Despite some recent changes to lending rules, buy-to-let property is still an extremely popular way for people to invest their money. There are many obvious reasons why, considering the current housing shortage and the low number of new builds that are not coping with the demand of the rising population. Some people are uncomfortable with putting their money into stocks, bonds, shares, ISA’s that may be confusing and don’t have the stable feel to them that good old bricks and mortar have, and prefer to invest in housing. Buy-to-let properties can have excellent long term returns, but like all property investments there are risks and there is no guarantee a property is going to make money. So to avoid this and to maximise your profit making potential, we have put together a short guide to help you on your way to becoming a successful, wealthy, landlord.

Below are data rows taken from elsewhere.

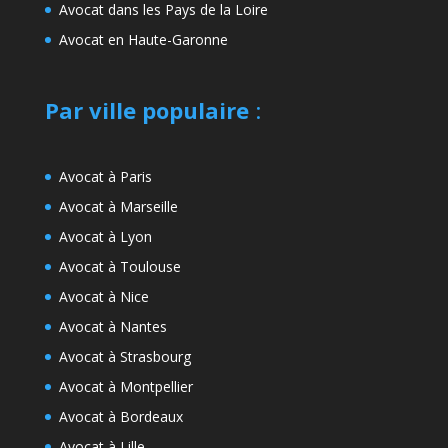
Avocat dans les Pays de la Loire
Avocat en Haute-Garonne
Par ville populaire
:
Avocat à Paris
Avocat à Marseille
Avocat à Lyon
Avocat à Toulouse
Avocat à Nice
Avocat à Nantes
Avocat à Strasbourg
Avocat à Montpellier
Avocat à Bordeaux
Avocat à Lille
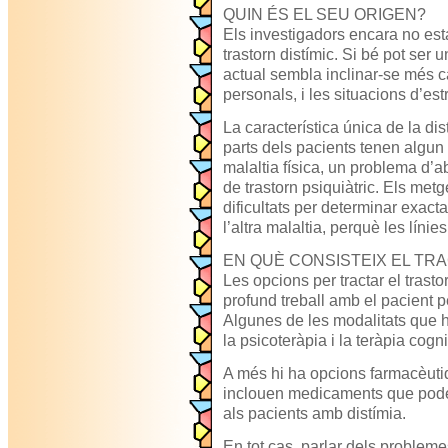
QUIN ÉS EL SEU ORIGEN?
Els investigadors encara no es
trastorn distímic. Si bé pot se
actual sembla inclinar-se més ca
personals, i les situacions d’est
La característica única de la di
parts dels pacients tenen algun
malaltia física, un problema d’a
de trastorn psiquiàtric. Els met
dificultats per determinar exact
l’altra malaltia, perquè les línie
EN QUÈ CONSISTEIX EL TR
Les opcions per tractar el trasto
profund treball amb el pacient 
Algunes de les modalitats que 
la psicoteràpia i la teràpia cogn
A més hi ha opcions farmacèutiqu
inclouen medicaments que pode
als pacients amb distímia.
En tot cas, parlar dels probleme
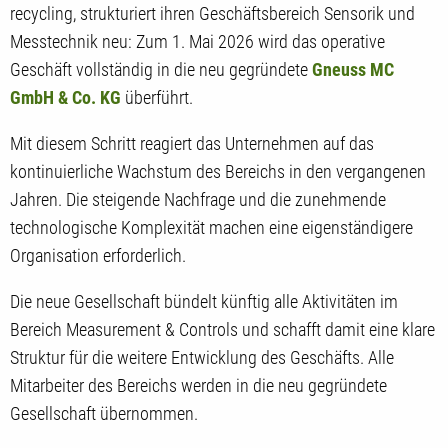
recycling, strukturiert ihren Geschäftsbereich Sensorik und
Messtechnik neu: Zum 1. Mai 2026 wird das operative
Geschäft vollständig in die neu gegründete
Gneuss MC
GmbH & Co. KG
überführt.
Mit diesem Schritt reagiert das Unternehmen auf das
kontinuierliche Wachstum des Bereichs in den vergangenen
Jahren. Die steigende Nachfrage und die zunehmende
technologische Komplexität machen eine eigenständigere
Organisation erforderlich.
Die neue Gesellschaft bündelt künftig alle Aktivitäten im
Bereich Measurement & Controls und schafft damit eine klare
Struktur für die weitere Entwicklung des Geschäfts. Alle
Mitarbeiter des Bereichs werden in die neu gegründete
Gesellschaft übernommen.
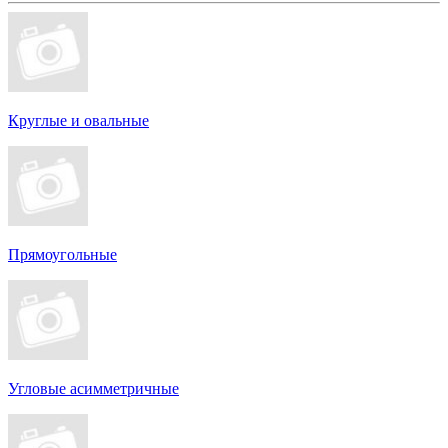
Круглые и овальные
Прямоугольные
Угловые асимметричные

Researching the market & choosing the right area
The amount of research you do before making an offer on a property is crucial in how successful it will be. Fortunately the internet provides a wealth of data that you can use to help narrow down your search. To get a grasp on average prices/rents and trends take a look at The Home Let Rental Index and property portal sites such as Zoopla and Rightmove. These will give you an idea about what areas offer and their amenities – sites like Property Detective and Dataloft are good for that also. Try contacting other landlords or letting agents who can advise you. This can be done in person, but again the internet provides forums where people can meet and share information. Lastly, nothing beats getting off the computer and visiting physical locations where you will be able to get a true feel for any potential areas you are thinking of investing in.
Calculate how much you want to spend & shop around
This is a crucial step so take your time in calculating as accurate a budget as possible. There may be additional costs and factors that may not have occurred to you so make sure you are aware of all of the expenses. There are also handy online calculators that can give you estimates. Some of the factors to keep in mind are:
Maintenance – You will set a certain level of maintenance in the tenancy agreement but you are required to keep the property in good order.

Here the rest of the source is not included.